Location (UCSC)Chr 8: 58.81 – 59.12 MbChr 4: 6.69 – 6.99 Mb
PubMed search[3][4]
Wikidata
View/Edit HumanView/Edit Mouse
TOX pathway
TOX pathway

Thymocyte selection-associated high mobility group box protein TOX is a protein that in humans is encoded by the TOX gene.[5][6][7] TOX drives T-cell exhaustion[8][9] and plays a role in innate lymphoid cell development.[10][11]

Structure

The TOX gene encodes a protein that belongs to a large superfamily of chromatin associated proteins that share an approximately 75 amino acid DNA binding motif, the HMG (high mobility group)-box (named after that found in the canonical member of the family, high mobility group protein 1). Some high mobility group (HMG) box proteins (e.g., LEF1) contain a single HMG box motif and bind DNA in a sequence-specific manner, while other members of this family (e.g., HMGB1) have multiple HMG boxes and bind DNA in a sequence-independent but structure-dependent manner.
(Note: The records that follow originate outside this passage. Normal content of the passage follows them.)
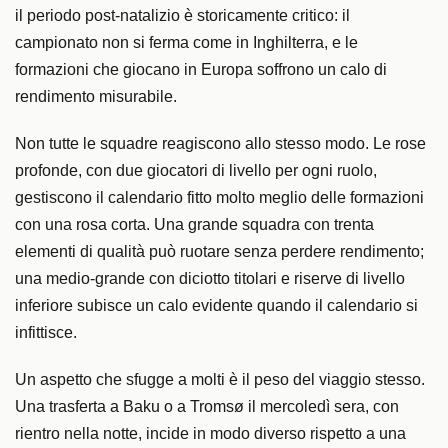
il periodo post-natalizio è storicamente critico: il
campionato non si ferma come in Inghilterra, e le
formazioni che giocano in Europa soffrono un calo di
rendimento misurabile.
Non tutte le squadre reagiscono allo stesso modo. Le rose
profonde, con due giocatori di livello per ogni ruolo,
gestiscono il calendario fitto molto meglio delle formazioni
con una rosa corta. Una grande squadra con trenta
elementi di qualità può ruotare senza perdere rendimento;
una medio-grande con diciotto titolari e riserve di livello
inferiore subisce un calo evidente quando il calendario si
infittisce.
Un aspetto che sfugge a molti è il peso del viaggio stesso.
Una trasferta a Baku o a Tromsø il mercoledì sera, con
rientro nella notte, incide in modo diverso rispetto a una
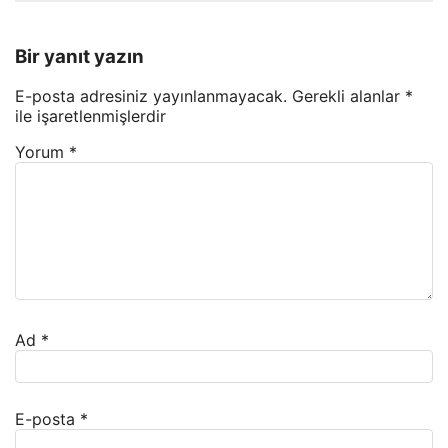
Bir yanıt yazın
E-posta adresiniz yayınlanmayacak.
Gerekli alanlar
*
ile işaretlenmişlerdir
Yorum
*
Ad
*
E-posta
*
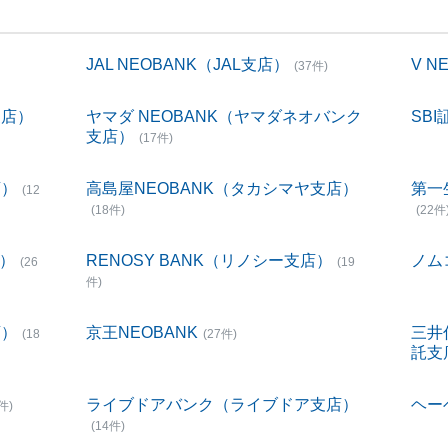
JAL NEOBANK（JAL支店）
V 
(37件)
支店）
ヤマダ NEOBANK（ヤマダネオバンク
SBI
支店）
(17件)
店）
高島屋NEOBANK（タカシマヤ支店）
第一
(12
(18件)
(22件
店）
RENOSY BANK（リノシー支店）
ノム
(26
(19
件)
店）
京王NEOBANK
三井
(18
(27件)
託支
ライブドアバンク（ライブドア支店）
ヘー
件)
(14件)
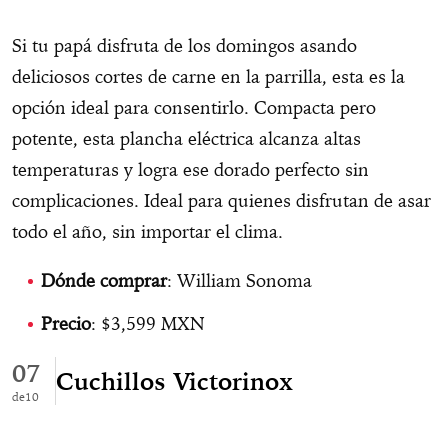
Si tu papá disfruta de los domingos asando
deliciosos cortes de carne en la parrilla, esta es la
opción ideal para consentirlo. Compacta pero
potente, esta plancha eléctrica alcanza altas
temperaturas y logra ese dorado perfecto sin
complicaciones. Ideal para quienes disfrutan de asar
todo el año, sin importar el clima.
Dónde comprar
: William Sonoma
Precio
: $3,599 MXN
07
Cuchillos Victorinox
10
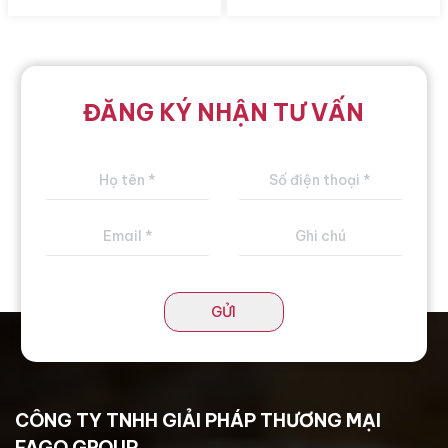
ĐĂNG KÝ NHẬN TƯ VẤN
GỬI
CÔNG TY TNHH GIẢI PHÁP THƯƠNG MẠI
FAGO GROUP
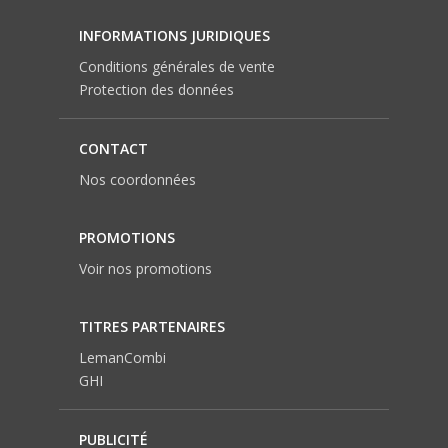
INFORMATIONS JURIDIQUES
Conditions générales de vente
Protection des données
CONTACT
Nos coordonnées
PROMOTIONS
Voir nos promotions
TITRES PARTENAIRES
LemanCombi
GHI
PUBLICITÉ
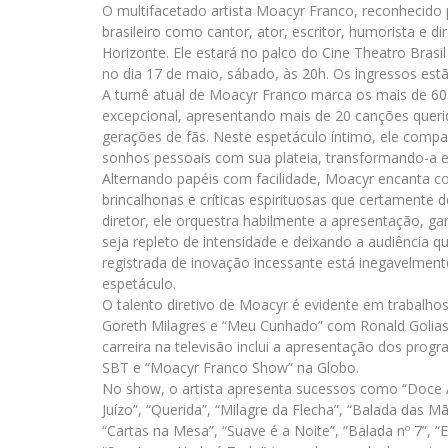
O multifacetado artista Moacyr Franco, reconhecido p
brasileiro como cantor, ator, escritor, humorista e 
Horizonte. Ele estará no palco do Cine Theatro Brasi
no dia 17 de maio, sábado, às 20h. Os ingressos es
A turnê atual de Moacyr Franco marca os mais de 60
excepcional, apresentando mais de 20 canções que
gerações de fãs. Neste espetáculo íntimo, ele compart
sonhos pessoais com sua plateia, transformando-a e
Alternando papéis com facilidade, Moacyr encanta 
brincalhonas e críticas espirituosas que certamente 
diretor, ele orquestra habilmente a apresentação, 
seja repleto de intensidade e deixando a audiência 
registrada de inovação incessante está inegavelment
espetáculo.
O talento diretivo de Moacyr é evidente em trabalh
Goreth Milagres e “Meu Cunhado” com Ronald Golias
carreira na televisão inclui a apresentação dos prog
SBT e “Moacyr Franco Show” na Globo.
No show, o artista apresenta sucessos como “Doce
Juízo”, “Querida”, “Milagre da Flecha”, “Balada das M
“Cartas na Mesa”, “Suave é a Noite”, “Balada nº 7”,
While TOX has a single HMG-box motif,[7] it is predicted to bind DNA in a sequence-independent manner.[12]

TOX subfamily

TOX is a member of a small subfamily of proteins (TOX2, TOX3, and TOX4) that share almost identical HMG-box sequences.[12] TOX2 has been identified to play a role in the differentiation of T follicular helper cell.[13] TOX2 is thought to be a downstream signal of BCL-6.[13] TOX3 has been identified as a breast cancer susceptibility locus.[14][15] TOX is highly expressed in the thymus, the site of development of T lymphocytes.[10] Knockout mice that lack TOX have a severe defect in development of certain subsets of T lymphocytes.[16]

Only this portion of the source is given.